Android App Bundle (AAB) is a publishing format used by developers to distribute Android applications efficiently through the Google Play Store. This format enables the Play Store to generate APK files specifically tailored to each user's device. As a result, users download only the necessary components, reducing app size and improving installation speed.

This format must include the application's compiled code and resources, which allows for the signing and generation of APK files to be deferred to the app store, reducing the initial download size of the app. The file extension used for this format is ".aab".

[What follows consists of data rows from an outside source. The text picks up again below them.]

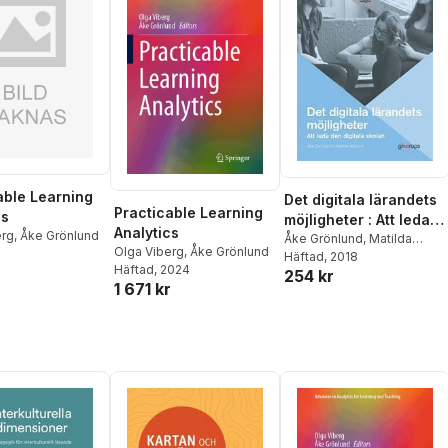
able Learning
Det digitala lärandets
Practicable Learning
cs
möjligheter : Att leda
Analytics
erg
,
Åke Grönlund
den digitala skolan
Åke Grönlund
,
Matilda
Olga Viberg
,
Åke Grönlund
Wiklund
Häftad
, 2018
Häftad
, 2024
254 kr
1 671 kr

Google Play requires Android App Bundles for all new apps since August 2021 and for all updates to preexisting apps since November 2021. Since May 2023, Android TV requires AABs.

== Split APKs ==
Without Android App Bundles, an APK can support multiple languages, up to four different CPU architectures, and several display resolutions. This meant that each installation file could contain potentially large amounts of bloat irrelevant for a device's specific combination of CPU, locale, and screen size.

Split APKs, which are generated by an app store like Google Play, contain only the code and resources that are needed for the specific device downloading the app. If the user changes their device language or feature set, the app store can then deliver additional split APKs on demand to meet the changed requirements.

Android App Bundles are required for using "play as you download" feature of Google Play, which lets users download and install a portion of the game to start playing and then download the rest while the user is occupied by the first level.